#### Problem description:
With the pictures left aside, write out the entries that follow exactly.

#### Data shown:
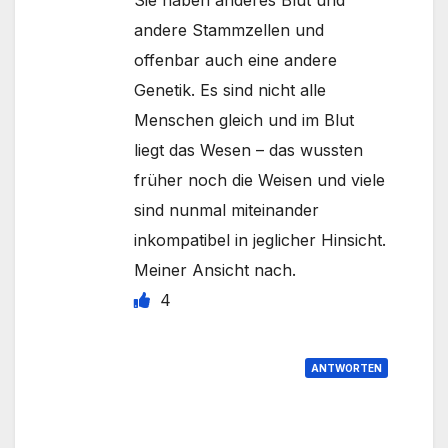
Sie haben anderes Blut und
andere Stammzellen und
offenbar auch eine andere
Genetik. Es sind nicht alle
Menschen gleich und im Blut
liegt das Wesen – das wussten
früher noch die Weisen und viele
sind nunmal miteinander
inkompatibel in jeglicher Hinsicht.
Meiner Ansicht nach.
4
ANTWORTEN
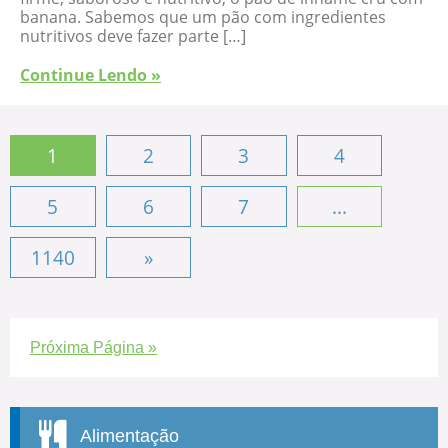
banana. Sabemos que um pão com ingredientes
nutritivos deve fazer parte […]
Continue Lendo »
1
2
3
4
5
6
7
...
1140
»
Próxima Página »
Alimentação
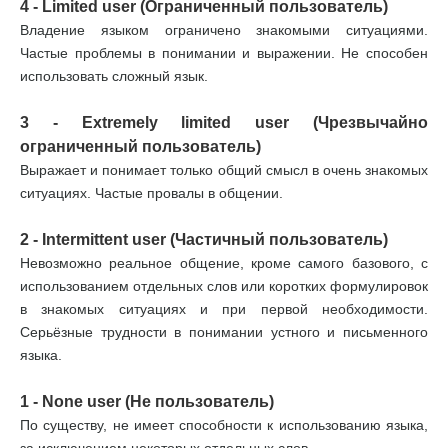
4 - Limited user (Ограниченный пользователь)
Владение языком ограничено знакомыми ситуациями.
Частые проблемы в понимании и выражении. Не способен
использовать сложный язык.
3 - Extremely limited user (Чрезвычайно
ограниченный пользователь)
Выражает и понимает только общий смысл в очень знакомых
ситуациях. Частые провалы в общении.
2 - Intermittent user (Частичный пользователь)
Невозможно реальное общение, кроме самого базового, с
использованием отдельных слов или коротких формулировок
в знакомых ситуациях и при первой необходимости.
Серьёзные трудности в понимании устного и письменного
языка.
1 - None user (Не пользователь)
По существу, не имеет способности к использованию языка,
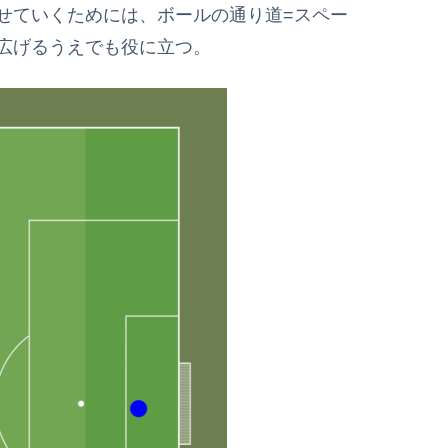
せていくためには、ボールの通り道=スペー
広げるうえでも役に立つ。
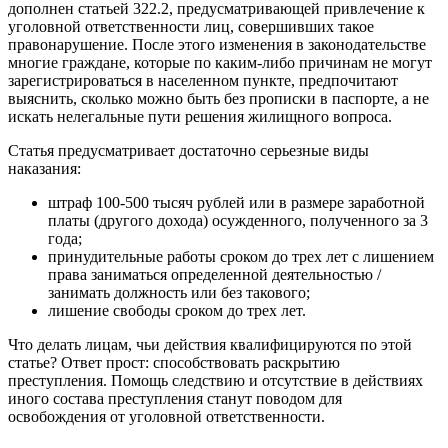
дополнен статьей 322.2, предусматривающей привлечение к
уголовной ответственности лиц, совершивших такое
правонарушение. После этого изменения в законодательстве
многие граждане, которые по каким-либо причинам не могут
зарегистрироваться в населенном пункте, предпочитают
выяснить, сколько можно быть без прописки в паспорте, а не
искать нелегальные пути решения жилищного вопроса.
Статья предусматривает достаточно серьезные виды
наказания:
штраф 100-500 тысяч рублей или в размере заработной
платы (другого дохода) осужденного, полученного за 3
года;
принудительные работы сроком до трех лет с лишением
права заниматься определенной деятельностью /
занимать должность или без такового;
лишение свободы сроком до трех лет.
Что делать лицам, чьи действия квалифицируются по этой
статье? Ответ прост: способствовать раскрытию
преступления. Помощь следствию и отсутствие в действиях
иного состава преступления станут поводом для
освобождения от уголовной ответственности.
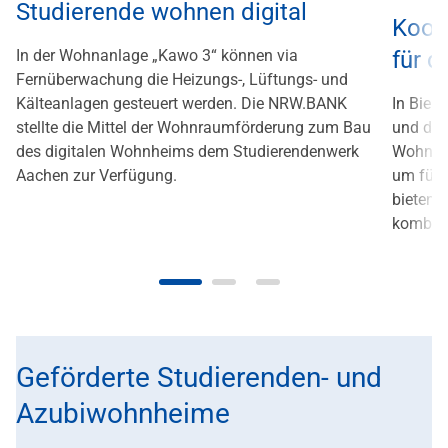
Studierende wohnen digital
Koop
In der Wohnanlage „Kawo 3“ können via
für d
Fernüberwachung die Heizungs-, Lüftungs- und
Kälteanlagen gesteuert werden. Die NRW.BANK
In Biel
stellte die Mittel der Wohnraumförderung zum Bau
und die
des digitalen Wohnheims dem Studierendenwerk
Wohnun
Aachen zur Verfügung.
um für 
bieten.
kombini
Geförderte Studierenden- und
Azubiwohnheime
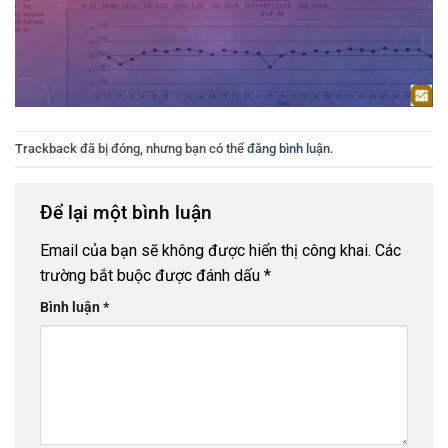
Trackback đã bị đóng, nhưng bạn có thể
đăng bình luận
.
Để lại một bình luận
Email của bạn sẽ không được hiển thị công khai.
Các
trường bắt buộc được đánh dấu
*
Bình luận
*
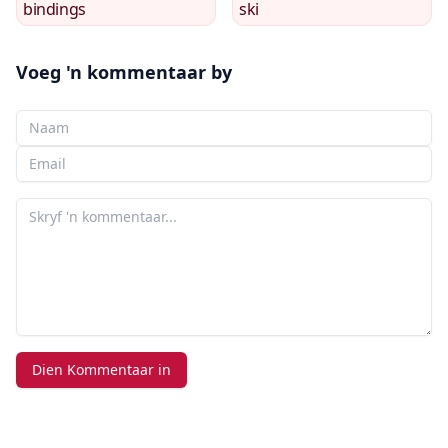
bindings
ski
Voeg 'n kommentaar by
Jou Naam
Jou e-pos
Jou kommentaar
Dien Kommentaar in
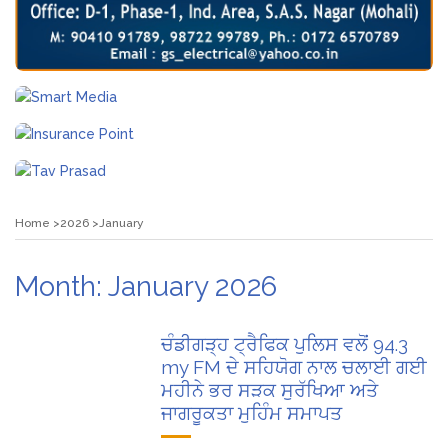
Home
2026
January
Month:
January 2026
ਚੰਡੀਗੜ੍ਹ ਟ੍ਰੈਫਿਕ ਪੁਲਿਸ ਵਲੋਂ 94.3
my FM ਦੇ ਸਹਿਯੋਗ ਨਾਲ ਚਲਾਈ ਗਈ
ਮਹੀਨੇ ਭਰ ਸੜਕ ਸੁਰੱਖਿਆ ਅਤੇ
ਜਾਗਰੂਕਤਾ ਮੁਹਿੰਮ ਸਮਾਪਤ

#### Final answer:
Sie haben anderes Blut und
andere Stammzellen und
offenbar auch eine andere
Genetik. Es sind nicht alle
Menschen gleich und im Blut
liegt das Wesen – das wussten
früher noch die Weisen und viele
sind nunmal miteinander
inkompatibel in jeglicher Hinsicht.
Meiner Ansicht nach.
4
ANTWORTEN
banana. Sabemos que um pão com ingredientes
nutritivos deve fazer parte […]
Continue Lendo »
1
2
3
4
5
6
7
...
1140
»
Próxima Página »
Alimentação
4 - Limited user (Ограниченный пользователь)
Владение языком ограничено знакомыми ситуациями.
Частые проблемы в понимании и выражении. Не способен
использовать сложный язык.
3 - Extremely limited user (Чрезвычайно
ограниченный пользователь)
Выражает и понимает только общий смысл в очень знакомых
ситуациях. Частые провалы в общении.
2 - Intermittent user (Частичный пользователь)
Невозможно реальное общение, кроме самого базового, с
использованием отдельных слов или коротких формулировок
в знакомых ситуациях и при первой необходимости.
Серьёзные трудности в понимании устного и письменного
языка.
1 - None user (Не пользователь)
По существу, не имеет способности к использованию языка,
せていくためには、ボールの通り道=スペー
広げるうえでも役に立つ。
дополнен статьей 322.2, предусматривающей привлечение к
уголовной ответственности лиц, совершивших такое
правонарушение. После этого изменения в законодательстве
многие граждане, которые по каким-либо причинам не могут
зарегистрироваться в населенном пункте, предпочитают
выяснить, сколько можно быть без прописки в паспорте, а не
искать нелегальные пути решения жилищного вопроса.
Статья предусматривает достаточно серьезные виды
наказания:
штраф 100-500 тысяч рублей или в размере заработной
платы (другого дохода) осужденного, полученного за 3
года;
принудительные работы сроком до трех лет с лишением
права заниматься определенной деятельностью /
занимать должность или без такового;
лишение свободы сроком до трех лет.
Что делать лицам, чьи действия квалифицируются по этой
статье? Ответ прост: способствовать раскрытию
преступления. Помощь следствию и отсутствие в действиях
иного состава преступления станут поводом для
освобождения от уголовной ответственности.
Studierende wohnen digital
Koop
In der Wohnanlage „Kawo 3“ können via
für d
Fernüberwachung die Heizungs-, Lüftungs- und
Kälteanlagen gesteuert werden. Die NRW.BANK
In Biel
stellte die Mittel der Wohnraumförderung zum Bau
und die
des digitalen Wohnheims dem Studierendenwerk
Wohnun
Aachen zur Verfügung.
um für 
bieten.
kombini
Geförderte Studierenden- und
Azubiwohnheime
Trackback đã bị đóng, nhưng bạn có thể
đăng bình luận
.
Để lại một bình luận
Email của bạn sẽ không được hiển thị công khai.
Các
trường bắt buộc được đánh dấu
*
Bình luận
*
bindings
ski
Voeg 'n kommentaar by
Jou Naam
Jou e-pos
Jou kommentaar
Dien Kommentaar in
Home
2026
January
Month:
January 2026
ਚੰਡੀਗੜ੍ਹ ਟ੍ਰੈਫਿਕ ਪੁਲਿਸ ਵਲੋਂ 94.3
my FM ਦੇ ਸਹਿਯੋਗ ਨਾਲ ਚਲਾਈ ਗਈ
ਮਹੀਨੇ ਭਰ ਸੜਕ ਸੁਰੱਖਿਆ ਅਤੇ
ਜਾਗਰੂਕਤਾ ਮੁਹਿੰਮ ਸਮਾਪਤ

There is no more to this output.